> Try it:
Copy exactly the lines of the material below that fall between the line with "دمجها بسهولة في" and the line with "straatzicht", both of those lines included; pictures stay out.

> Given entries:
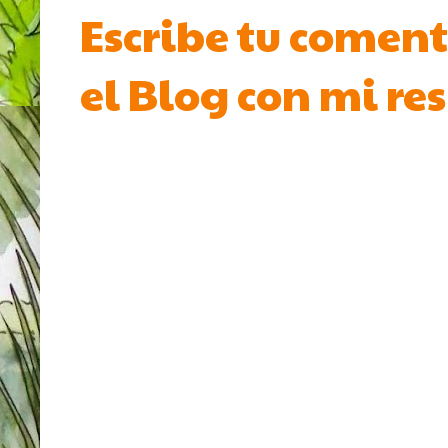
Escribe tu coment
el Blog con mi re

...

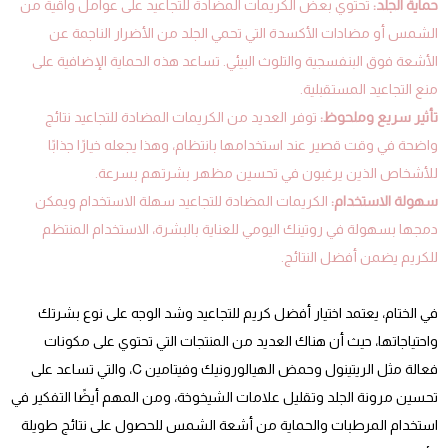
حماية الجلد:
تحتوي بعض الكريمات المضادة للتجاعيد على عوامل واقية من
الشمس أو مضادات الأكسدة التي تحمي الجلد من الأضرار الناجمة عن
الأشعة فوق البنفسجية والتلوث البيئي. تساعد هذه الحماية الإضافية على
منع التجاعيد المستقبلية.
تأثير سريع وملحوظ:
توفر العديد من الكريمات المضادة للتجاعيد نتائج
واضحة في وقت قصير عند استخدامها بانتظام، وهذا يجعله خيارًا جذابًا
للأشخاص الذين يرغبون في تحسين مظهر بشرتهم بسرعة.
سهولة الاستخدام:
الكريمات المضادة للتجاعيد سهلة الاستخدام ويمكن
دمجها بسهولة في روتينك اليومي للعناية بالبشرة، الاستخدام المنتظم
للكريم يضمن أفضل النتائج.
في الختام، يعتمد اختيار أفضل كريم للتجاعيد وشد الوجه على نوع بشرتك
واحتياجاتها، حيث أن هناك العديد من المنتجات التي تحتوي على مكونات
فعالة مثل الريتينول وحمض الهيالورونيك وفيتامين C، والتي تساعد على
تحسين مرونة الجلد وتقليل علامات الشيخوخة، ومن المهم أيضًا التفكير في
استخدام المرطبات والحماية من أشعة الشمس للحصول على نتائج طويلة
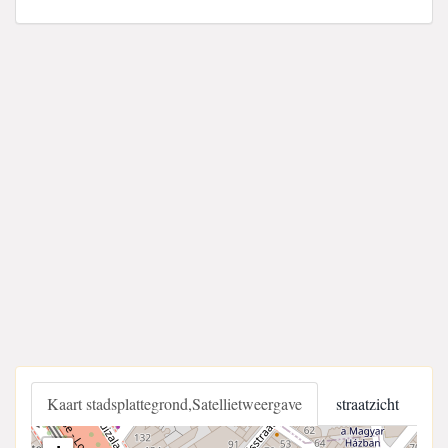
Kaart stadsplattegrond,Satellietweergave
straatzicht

> Task output:
دمجها بسهولة في روتينك اليومي للعناية بالبشرة، الاستخدام المنتظم
للكريم يضمن أفضل النتائج.
في الختام، يعتمد اختيار أفضل كريم للتجاعيد وشد الوجه على نوع بشرتك
واحتياجاتها، حيث أن هناك العديد من المنتجات التي تحتوي على مكونات
فعالة مثل الريتينول وحمض الهيالورونيك وفيتامين C، والتي تساعد على
تحسين مرونة الجلد وتقليل علامات الشيخوخة، ومن المهم أيضًا التفكير في
استخدام المرطبات والحماية من أشعة الشمس للحصول على نتائج طويلة
Kaart stadsplattegrond,Satellietweergave
straatzicht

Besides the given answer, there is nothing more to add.